Certolizumab pegol may be prescribed along with other drugs, including methotrexate. Check with your doctor before starting any new medications, and remember to mention you’re on certolizumab pegol if you’re treated by anyone other than your usual rheumatology team.

You can carry on taking non-steroidal anti-inflammatory drugs (NSAIDs) or painkillers if needed, unless your doctor advises otherwise.

Don’t use complementary treatments, such as herbal remedies, without discussing this first with your doctor or pharmacist as some of them could react with certolizumab pegol.


It’s best to discuss vaccinations with your healthcare team before starting certolizumab pegol.

It’s usually recommended that people on certolizumab pegol avoid live vaccines such as measles, mumps and rubella (MMR), chickenpox and yellow fever. But sometimes a live vaccine may be necessary, so you should discuss this with your rheumatology team.

Before starting on certolizumab pegol treatment, people at risk of hepatitis infections might need to have a vaccination to protect them. It’s possible to have this vaccination while taking certolizumab pegol, but it may be recommended that you have it before starting treatment to make it more effective.

The Zostavax shingles vaccine is a live vaccine and isn’t recommended for people who are already on certolizumab pegol. However, a non-live shingles vaccine (Shingrix) is available so you may be able to have this instead.

If you’ve never had chickenpox, it’s good to get a vaccination against it before starting certolizumab pegol. But discuss this with your rheumatology team first. It’s also a good idea to get any family or household members vaccinated against chickenpox before you start taking certolizumab pegol.

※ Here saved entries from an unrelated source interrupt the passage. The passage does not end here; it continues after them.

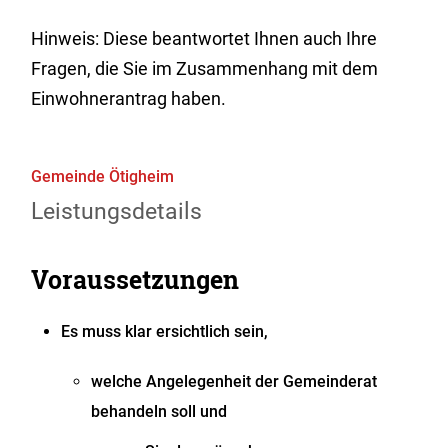
Hinweis: Diese beantwortet Ihnen auch Ihre
Fragen, die Sie im Zusammenhang mit dem
Einwohnerantrag haben.
Gemeinde Ötigheim
Leistungsdetails
Voraussetzungen
Es muss klar ersichtlich sein,
welche Angelegenheit der Gemeinderat
behandeln soll und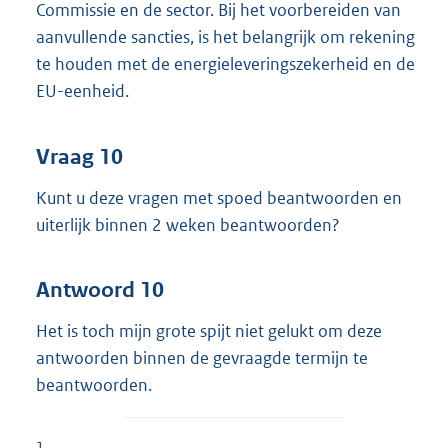
Commissie en de sector. Bij het voorbereiden van
aanvullende sancties, is het belangrijk om rekening
te houden met de energieleveringszekerheid en de
EU-eenheid.
Vraag 10
Kunt u deze vragen met spoed beantwoorden en
uiterlijk binnen 2 weken beantwoorden?
Antwoord 10
Het is toch mijn grote spijt niet gelukt om deze
antwoorden binnen de gevraagde termijn te
beantwoorden.
1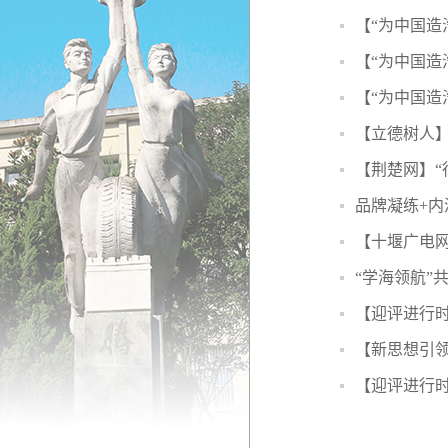
【“为中国造
【“为中国
【“为中国造
【立德树人
【荆楚网】“
品牌凝练+内
【十堰广电网
“学海领航”
【迎评进行时
【新思想引领
【迎评进行时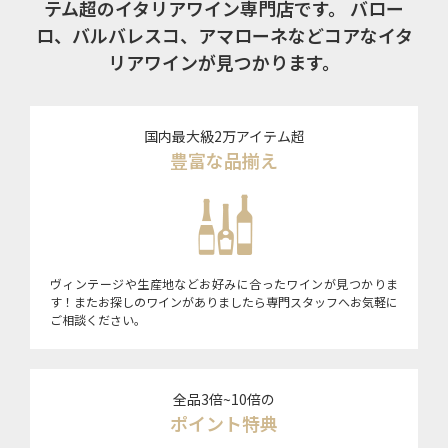
テム超のイタリアワイン専門店です。
バロー
ロ、バルバレスコ、アマローネなどコアなイタ
リアワインが見つかります。
国内最大級2万アイテム超
豊富な品揃え
ヴィンテージや生産地などお好みに合ったワインが見つかりま
す！またお探しのワインがありましたら専門スタッフへお気軽に
ご相談ください。
全品3倍~10倍の
ポイント特典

It’s recommended that you have the vaccination against COVID-19.

It’s recommended that you have the pneumonia vaccine and yearly flu vaccine injection while taking certolizumab pegol. These vaccines are not live, so it’s safe for you to have them.

Having an operation

If you’re due to have an operation, talk to your surgeon and rheumatology team about taking your certolizumab pegol. It’s likely you will be advised to stop certolizumab pegol for a time before and after surgery.


There’s no need to avoid alcohol while taking certolizumab pegol.

Guidelines state that adults shouldn’t have more than 14 units a week, and that they should spread them out over the course of the week. In some circumstances your doctor may advise lower limits.

Fertility, pregnancy and breastfeeding

If you’re planning to try for a baby, if you become pregnant, or if you’re thinking of breastfeeding we suggest you discuss your medications with your rheumatologist.

Current guidelines state that certolizumab pegol can be used during pregnancy.

Research suggests that very little or none of this drug passes from mother to baby during pregnancy, and so it can be taken during pregnancy if needed.

To be on the safe side, if you do take this drug during pregnancy, your baby should not be given any live vaccines until at least five months after you received your last dose during pregnancy.

There’s no evidence that certolizumab pegol is harmful in men trying to father a child.

Research suggests that only a minimal amount of certolizumab pegol passes into breast milk, so it can be used while breastfeeding.